The ethical conundrum facing some physicians

WASHINGTON, D.C. - Here’s an interesting chart that compares the training necessary to become an executioner versus the training an anesthesiologist requires.




Now, it is a good thing that doctors get more training than, um, executioners. But the skimpy requirements for this most grisly of professions do raise some disturbing questions.

All 34 death-penalty states now use lethal injections for executions.

But there’s a catch. The people who know the most about the process of lethal injection—doctors, particularly anesthesiologists—aren’t usually the ones administering the drugs. The American Medical Association, the American Public Health Association, the American Board of Anesthesiology, and the American Nurses Association all prohibit their members from assisting in executions. That leaves state officials, someone who has little training in anesthesiology or medicine, to administer the IV.

This afternoon, Texas is planning on executing Robert Campbell – the first since Oklahoma botched its execution of Clayton Lockett. That was hardly the first execution to go badly; the Death Penalty Information Center keeps a long list of botched executions. Included on that list is the story of Raymond Landry. In 1988 the Texas inmate was put to death by lethal injection, “two minutes after the drugs were administered, the syringe came out of Landry's vein, spraying the deadly chemicals across the room toward witnesses.”

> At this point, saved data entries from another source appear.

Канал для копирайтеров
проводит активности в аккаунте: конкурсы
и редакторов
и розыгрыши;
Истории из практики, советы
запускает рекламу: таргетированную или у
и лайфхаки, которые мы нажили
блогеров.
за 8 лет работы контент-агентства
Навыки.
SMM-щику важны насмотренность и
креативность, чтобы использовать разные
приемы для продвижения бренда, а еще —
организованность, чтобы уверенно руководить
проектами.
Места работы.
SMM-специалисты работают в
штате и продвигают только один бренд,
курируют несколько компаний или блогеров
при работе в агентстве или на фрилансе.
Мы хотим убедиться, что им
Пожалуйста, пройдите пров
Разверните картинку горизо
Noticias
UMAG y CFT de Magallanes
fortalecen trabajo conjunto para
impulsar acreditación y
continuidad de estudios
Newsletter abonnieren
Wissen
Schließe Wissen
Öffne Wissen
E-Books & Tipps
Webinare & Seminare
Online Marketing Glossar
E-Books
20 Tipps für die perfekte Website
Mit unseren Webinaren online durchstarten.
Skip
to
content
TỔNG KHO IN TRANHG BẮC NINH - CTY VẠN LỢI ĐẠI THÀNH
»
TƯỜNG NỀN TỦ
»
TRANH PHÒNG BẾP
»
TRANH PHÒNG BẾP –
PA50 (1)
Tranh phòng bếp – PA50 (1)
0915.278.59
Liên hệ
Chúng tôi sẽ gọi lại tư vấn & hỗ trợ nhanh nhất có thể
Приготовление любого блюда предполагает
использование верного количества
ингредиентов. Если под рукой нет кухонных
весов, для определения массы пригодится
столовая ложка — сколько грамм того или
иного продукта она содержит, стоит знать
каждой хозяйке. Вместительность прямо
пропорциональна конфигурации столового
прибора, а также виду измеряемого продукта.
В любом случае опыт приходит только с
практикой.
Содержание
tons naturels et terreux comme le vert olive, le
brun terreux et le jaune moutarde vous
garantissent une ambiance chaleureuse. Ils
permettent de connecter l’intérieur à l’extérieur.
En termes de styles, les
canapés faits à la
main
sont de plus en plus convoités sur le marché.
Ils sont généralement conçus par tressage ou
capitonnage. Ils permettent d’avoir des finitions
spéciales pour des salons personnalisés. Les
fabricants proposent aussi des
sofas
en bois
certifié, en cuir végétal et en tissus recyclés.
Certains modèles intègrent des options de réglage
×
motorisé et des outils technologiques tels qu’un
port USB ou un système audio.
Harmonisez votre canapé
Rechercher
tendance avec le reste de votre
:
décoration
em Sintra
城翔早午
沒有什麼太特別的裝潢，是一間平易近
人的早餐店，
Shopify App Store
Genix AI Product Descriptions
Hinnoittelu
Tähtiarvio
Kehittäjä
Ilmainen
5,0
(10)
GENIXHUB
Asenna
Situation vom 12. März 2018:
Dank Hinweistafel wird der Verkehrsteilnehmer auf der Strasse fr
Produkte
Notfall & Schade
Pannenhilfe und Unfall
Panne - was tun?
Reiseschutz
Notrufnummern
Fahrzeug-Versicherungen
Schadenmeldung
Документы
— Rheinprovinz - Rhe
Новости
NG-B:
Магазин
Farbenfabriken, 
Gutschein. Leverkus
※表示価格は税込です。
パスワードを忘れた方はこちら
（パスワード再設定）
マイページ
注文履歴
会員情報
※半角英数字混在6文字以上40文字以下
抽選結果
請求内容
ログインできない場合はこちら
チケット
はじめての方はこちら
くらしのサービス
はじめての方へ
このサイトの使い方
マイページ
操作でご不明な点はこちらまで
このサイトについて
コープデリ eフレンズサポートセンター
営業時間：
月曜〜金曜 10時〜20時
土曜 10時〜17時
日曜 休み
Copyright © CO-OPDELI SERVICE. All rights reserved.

Texas hasn’t changed its procedures for its executions. They are carried out at or after 6 p.m. Huntsville, Texas time with one lethal dose of pentobarbital. Unspecified members of "the drug team" inject the drugs, and a physician enters the death chamber when the execution is over, "to examine the offender, pronounce the offender's death, and designate the official time of death.”

But it makes you wonder about the ethical conundrum. Only about 20% of doctors belong to the AMA and some in the medical profession argue it would be better to have professionals more actively participate in administering lethal injections. On the other hand, there’s that oath to do no harm. What do you think?

UPDATE: The U.S. Fifth Circuit Court of Appeals has issued a ruling halting Robert Campbell's planned execution in Texas.